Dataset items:
◆ ◆ ◆ ◆ ◆ ◆ ◆
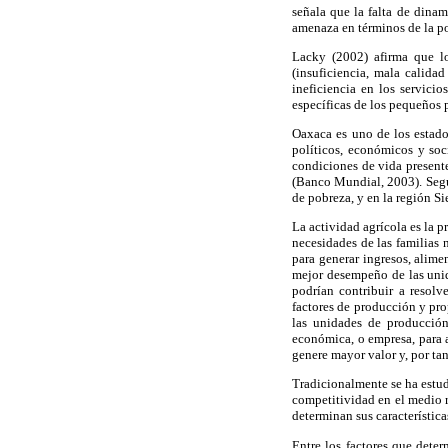
señala que la falta de dinam
amenaza en términos de la po
Lacky (2002) afirma que lo
(insuficiencia, mala calidad
ineficiencia en los servicio
específicas de los pequeños 
Oaxaca es uno de los estado
políticos, económicos y soc
condiciones de vida presente
(Banco Mundial, 2003). Segú
de pobreza, y en la región Si
La actividad agrícola es la p
necesidades de las familias 
para generar ingresos, alim
mejor desempeño de las unid
podrían contribuir a resol
factores de producción y pro
las unidades de producció
económica, o empresa, para a
genere mayor valor y, por tan
Tradicionalmente se ha estud
competitividad en el medio r
determinan sus característica
Entre los factores que dete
◆ ◆ ◆ ◆ ◆ ◆ ◆
Look over the entries for "para", then copy every line that includes that string.

para generar ingresos, alim
económica, o empresa, para a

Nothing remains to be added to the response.